One of the many ways he tries to spread his love of dance is through a pair of programs he participates in through the Los Angeles Music Center’s Active Arts program—Dance Downtown and A Taste of Dance.
“Over the years they have created two very popular programs and I serve both those programs,” said Vaca, a professor and chair in CSULB’s Department of Dance. “Dance Downtown happens in the summer and it’s an opportunity for the community come out on a Friday night and literally have a free dance party at the Music Center in the plaza area.”
Dance Downtown revolves around a theme, for example, 60’s music with either a DJ or band providing era-relevant songs. When the music stops, that’s when a dance teacher goes on stage and gives a free dance lesson for all the people in attendance.
Enter Vaca, a perfect fit based on his years of experience working with large groups. In college he taught cheerleading and dance camps and more recently has worked with NBA and NFL dance teams.
“I’ve choreographed big halftime shows for the NFL and sometimes I’m using rookie dancers who have more cheer experience than dance experience. I use some of the same methods at Dance Downtown to help people quickly feel like they’re completely getting into the movement and fully dancing,” said Vaca, who noted he has kind of become the program’s resident 60s dance expert. He will also be teaching dances from the 90s on Friday, Aug. 22, from 6:30-10 p.m. at the Music Center. “It’s usually 100 to 200 people who have come to enjoy Friday night dancing.
“Recently they had a 60s night and had a band playing British 60s hits, a lot of Beatles, Rolling Stones and things like that,” he added. “When the band took a break I got up on stage with a microphone and I taught people 60s dance steps. One of the things I love about these events is that I’ll look out into the audience and there’s always someone with this look on their face as if this is something they’ve always wanted to try and never tried it before and you can tell they’re having a blast. It’s so exciting to see that.”

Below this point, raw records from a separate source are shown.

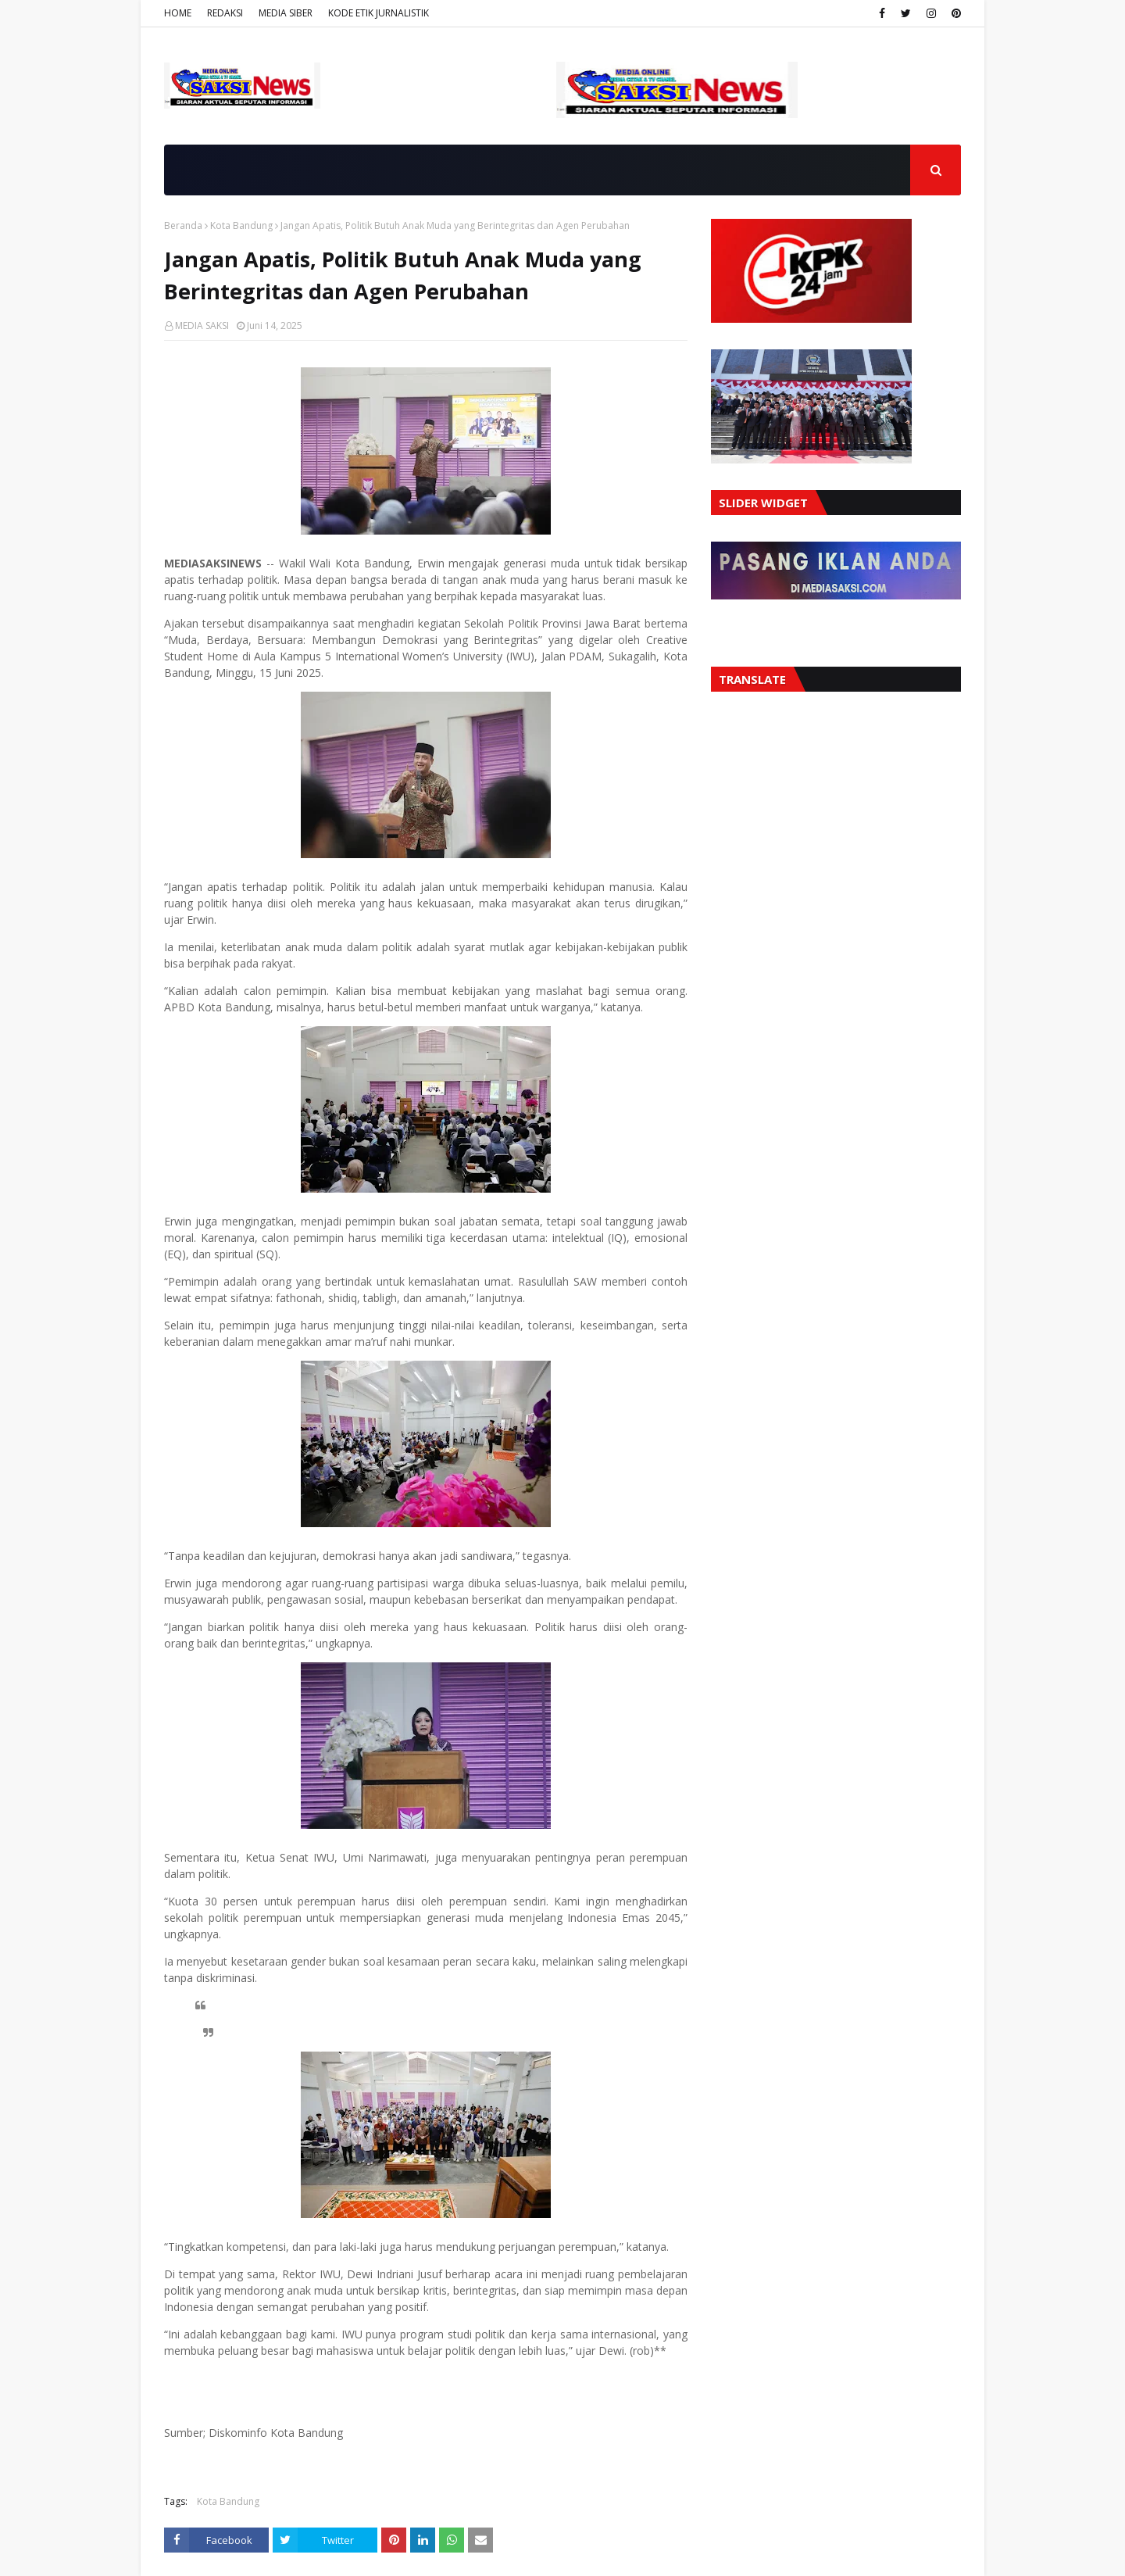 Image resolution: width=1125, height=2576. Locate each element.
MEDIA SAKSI (202, 325)
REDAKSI (225, 13)
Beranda (183, 225)
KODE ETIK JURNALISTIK (378, 13)
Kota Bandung (241, 225)
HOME (177, 13)
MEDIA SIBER (285, 13)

And no matter what era of dancing Vaca is teaching a group, his approach is exactly the same—keep it fun, keep it simple and organize the material in a way that the participants can feel like they’re really dancing.
“I think when it’s the most fun for them is when I make it feel a little bit more like a routine and I think that that’s where the real skill comes in,” said Vaca. “I usually have 40-45 minutes to teach them as much as I possibly can and keep the party rolling, keep having a good time.”

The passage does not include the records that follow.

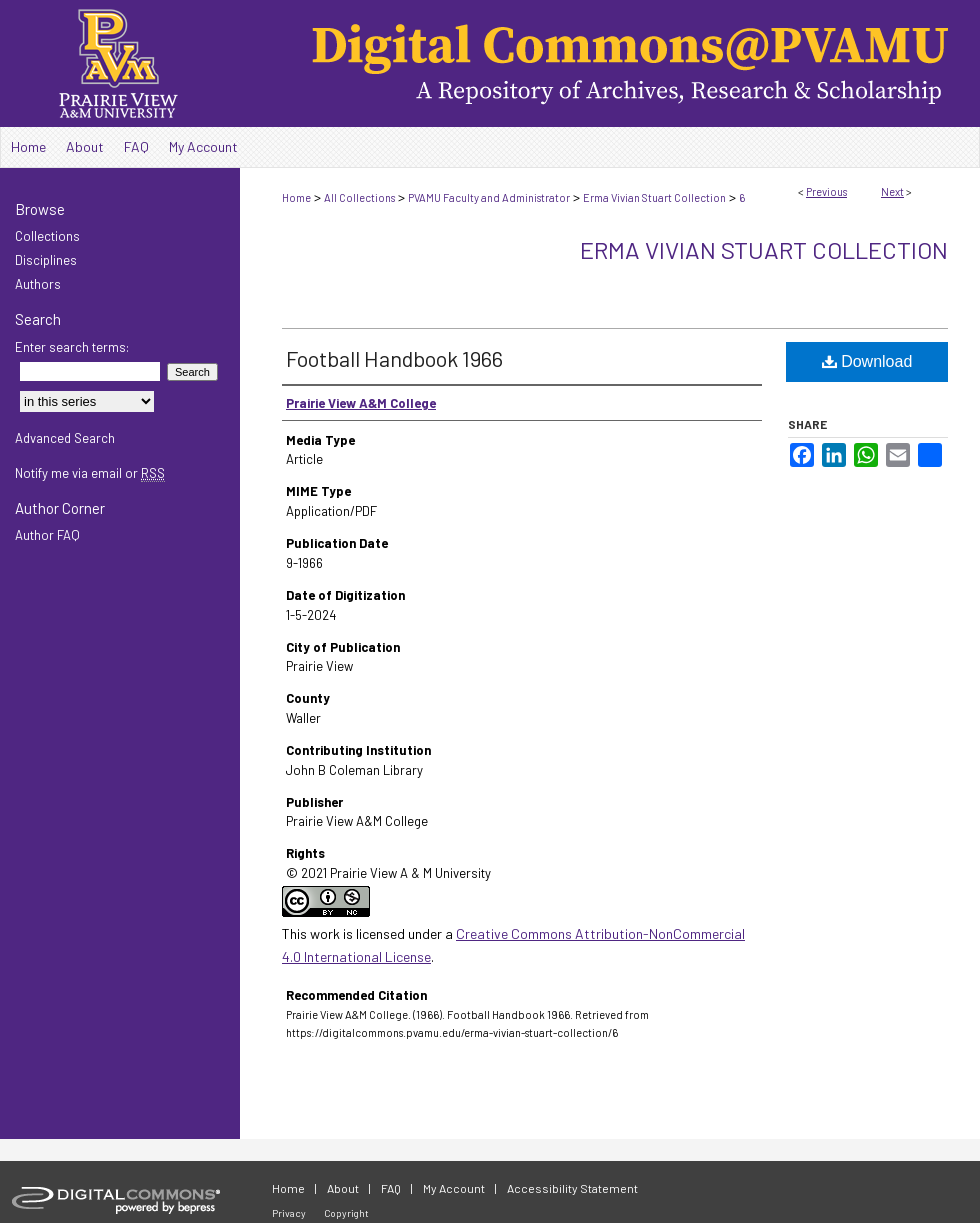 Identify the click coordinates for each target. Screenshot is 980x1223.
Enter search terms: (72, 347)
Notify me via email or (90, 473)
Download (867, 361)
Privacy (289, 1213)
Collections (47, 236)
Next (892, 191)
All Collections (359, 197)
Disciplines (46, 260)
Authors (38, 284)
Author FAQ (47, 535)
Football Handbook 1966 (394, 358)
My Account (454, 1188)
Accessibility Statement (572, 1188)
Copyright (346, 1213)
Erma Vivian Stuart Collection (654, 197)
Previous (826, 191)
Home (296, 197)
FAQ (391, 1188)
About (343, 1188)
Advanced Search (65, 438)
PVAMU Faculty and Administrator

But there’s more than just a good time at stake, according to Vaca, who feels a real responsibility to give back as an artist.
“One of the things we owe to the community is to engage them in art, especially today because most students and children are not getting enough in their schooling,” said Vaca. “Here’s an opportunity to contribute to really fun events where people can come in and learn and explore and have a great time and hopefully they’ll be inspired to want to learn more whether they go take a dance lesson or they pick up an instrument or they come see a show. It’s all feeding back into the world you’re involved in as an artist.”
Through the Active Arts program, individuals can participate in a number of ways. Besides, Dance Downtown and A Taste of Dance, there are Friday Night Sing-Alongs, Drum Downtown, and Ukulele-related events, among others.
“What they’re trying to do is keep the community involved in art-making all year round by coming to the Music Center,” said Vaca. “Active Arts’ purpose is to embrace the members of the L.A. community in all forms of art through simple, often free events. It’s really a great opportunity to involve the community and you don’t have to come in with any skills or learning background, you just have to come in with a good attitude and be ready to try.”
Asked what kind of crowd shows up for the events, Vaca thought for a moment before responding.
“It’s really a melting pot and the funny thing is that every time you go up and do one of these events it’s generally a mix,” he said. “The crowd definitely looks like L.A.”